Written by Amani Nilar
17 Aug, 2021 | 12:27 pm
COLOMBO (News 1st): A suspect was arrested in connection with the killing and dismembering of a wild elephant in Block 03 of the Yala National Park.
The Wildlife Department said the arrested suspect has been identified as the owner of the firearm allegedly used in the shooting.
Meanwhile, three investigations, carried out by the Wildlife Department, the Police and as a joint investigation are currently underway into the incident.
Relevant investigations into the wildlife crime are being carried out under the direction of an Assistant Director of Wildlife Department.
According to him, the matter has been reported to the court and the autopsy has been completed, however the last rites of the elephant will be performed on a Court order.
The Department stated that in addition to shooting the elephant, the growing tusks of the elephant has also been taken away.
Environmentalists warn that the lives of three other wild elephants living in Yala Block 03 are also at risk following this incident.
Nayanaka Ranwella, a wildlife activist on Monday (16) claimed that when observing the images of the dead wild elephant it was evident that the shot was fired at its head from a forward position.
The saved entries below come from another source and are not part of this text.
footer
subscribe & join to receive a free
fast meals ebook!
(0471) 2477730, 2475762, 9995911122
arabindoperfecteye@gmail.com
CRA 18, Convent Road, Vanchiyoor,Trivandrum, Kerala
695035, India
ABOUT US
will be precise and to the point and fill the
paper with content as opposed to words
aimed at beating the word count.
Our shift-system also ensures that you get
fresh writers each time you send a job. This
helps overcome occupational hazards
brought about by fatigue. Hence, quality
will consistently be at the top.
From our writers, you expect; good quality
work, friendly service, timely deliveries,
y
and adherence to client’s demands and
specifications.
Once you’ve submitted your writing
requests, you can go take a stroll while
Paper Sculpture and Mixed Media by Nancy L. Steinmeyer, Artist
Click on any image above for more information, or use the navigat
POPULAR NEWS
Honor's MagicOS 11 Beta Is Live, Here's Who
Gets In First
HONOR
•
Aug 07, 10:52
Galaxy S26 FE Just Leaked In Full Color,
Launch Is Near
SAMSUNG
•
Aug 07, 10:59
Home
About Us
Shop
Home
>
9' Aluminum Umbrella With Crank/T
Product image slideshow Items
‘We urged the authorities to immediately trace the bullet and rifle used to kill this elephant and produce them as evidence to the court,’ he added.
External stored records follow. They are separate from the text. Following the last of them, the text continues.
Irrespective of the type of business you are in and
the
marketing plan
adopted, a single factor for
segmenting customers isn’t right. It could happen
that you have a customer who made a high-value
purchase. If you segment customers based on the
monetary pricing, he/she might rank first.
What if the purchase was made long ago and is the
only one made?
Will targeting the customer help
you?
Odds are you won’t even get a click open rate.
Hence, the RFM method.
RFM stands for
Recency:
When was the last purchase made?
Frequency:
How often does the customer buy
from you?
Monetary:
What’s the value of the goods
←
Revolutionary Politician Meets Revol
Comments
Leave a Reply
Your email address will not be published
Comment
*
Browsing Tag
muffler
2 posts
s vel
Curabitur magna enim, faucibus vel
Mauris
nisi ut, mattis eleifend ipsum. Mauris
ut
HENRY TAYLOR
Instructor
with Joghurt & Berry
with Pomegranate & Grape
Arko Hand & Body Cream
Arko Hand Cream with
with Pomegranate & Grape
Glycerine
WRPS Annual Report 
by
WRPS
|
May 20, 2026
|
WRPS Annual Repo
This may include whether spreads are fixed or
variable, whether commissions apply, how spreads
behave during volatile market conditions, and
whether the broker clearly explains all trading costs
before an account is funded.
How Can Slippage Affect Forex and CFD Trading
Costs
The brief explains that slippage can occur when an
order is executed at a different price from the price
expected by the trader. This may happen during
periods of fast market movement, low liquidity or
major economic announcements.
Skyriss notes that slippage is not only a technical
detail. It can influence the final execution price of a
He said the dismembering of the elephant was a premeditated crime to remove the elephant’s tusks, as a chain saw was used for this purpose.
The last occasion when a chainsaw was used was when the tusks of the Mahakanadarawa Elephant were removed, he added.
‘There is growing concern over the mysterious disappearance of the Mahasen Tusker, several years ago,’ said Nayanaka Ranwella adding no proper investigation took place over the incident.
In addition, a skull of a large wild elephant was found in the Yala National Park buffer zone and it was evident the tusks of the elephant were removed, he pointed out.
Ranwella said it is clear that is a massive operation taking place targeting tuskers in the country.
Over the years, Sri Lanka’s wild elephant population has seen a gradual decline due to the Human-Elephant conflict.
According to reports, there are approximately 4,000 to 5,000 wild elephants in the country and 1% of them are tuskers, as authorities claim it has become a challenge to protect the tuskers due to inhumane acts by poachers.